令和8年3月13日、元仙台家庭裁判所長である秋武憲一先生を講師にお招きし、離婚訴訟に関する研修会を当支部にて実施しました。
令和6年に引き続き2年振りに秋武先生に講師をしていただき、離婚事件に関する研修会も通算6回目となります。今回の研修会にも、多数の支部会員が参加しました。
今回の研修会では「離婚訴訟」をテーマとしてご講義いただきました。
訴訟には、財産上の訴えを主とする民事訴訟と、離婚や認知など、夫婦・親子関係についての紛争を解決する人事訴訟があります。人事訴訟は、家庭裁判所を管轄とし、民事訴訟法の特別法である人事訴訟法が適用されることや、人事訴訟の対象となる事件には、まずは話合いでの解決を目指して家事調停の申立てをすべきと規律されている(これを「調停前置主義」といいます。)など、通常の民事訴訟とは異なる点もあります。

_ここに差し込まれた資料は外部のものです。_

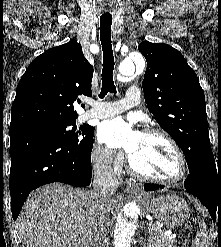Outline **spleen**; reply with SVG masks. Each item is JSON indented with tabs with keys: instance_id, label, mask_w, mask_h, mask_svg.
<instances>
[{
	"instance_id": "spleen-1",
	"label": "spleen",
	"mask_w": 221,
	"mask_h": 247,
	"mask_svg": "<svg viewBox=\"0 0 221 247\" xmlns=\"http://www.w3.org/2000/svg\"><path fill=\"white\" fill-rule=\"evenodd\" d=\"M199 227H200V230L196 234V237L194 240V246L195 247H208V237H207L205 223L201 222Z\"/></svg>"
}]
</instances>
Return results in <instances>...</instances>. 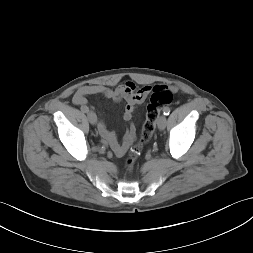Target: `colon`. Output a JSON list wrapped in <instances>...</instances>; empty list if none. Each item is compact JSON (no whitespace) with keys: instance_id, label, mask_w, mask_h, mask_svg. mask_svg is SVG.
Listing matches in <instances>:
<instances>
[{"instance_id":"5ec220e1","label":"colon","mask_w":253,"mask_h":253,"mask_svg":"<svg viewBox=\"0 0 253 253\" xmlns=\"http://www.w3.org/2000/svg\"><path fill=\"white\" fill-rule=\"evenodd\" d=\"M172 100V89L166 86L154 87L150 102L147 106L146 119L141 130L140 140L130 149L126 158V166L128 170H132L143 146L151 139L161 110L168 106Z\"/></svg>"}]
</instances>
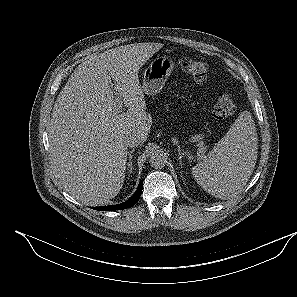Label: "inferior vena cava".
<instances>
[{
	"label": "inferior vena cava",
	"instance_id": "602c4592",
	"mask_svg": "<svg viewBox=\"0 0 297 297\" xmlns=\"http://www.w3.org/2000/svg\"><path fill=\"white\" fill-rule=\"evenodd\" d=\"M143 142V139L138 134H130L127 137H125L124 143L126 147H135L138 146Z\"/></svg>",
	"mask_w": 297,
	"mask_h": 297
}]
</instances>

弁護士においては、このような人事訴訟法の特色を理解し、離婚事件に関し適切な解決手段の選択を行う必要があります。

また、離婚訴訟の場合は、民法により離婚原因が定められており、訴訟の相手方が離婚の意思を有していない場合には、裁判所に離婚原因を認定してもらう必要があります。そのため、様々な事案において、離婚訴訟となった場合に離婚原因が認められ得るのかを適切に判断することが肝要となります。
本研修会では、このような離婚原因の認定に関しても、元仙台家庭裁判所長のご経験をもとに、詳細にお話しいただきました。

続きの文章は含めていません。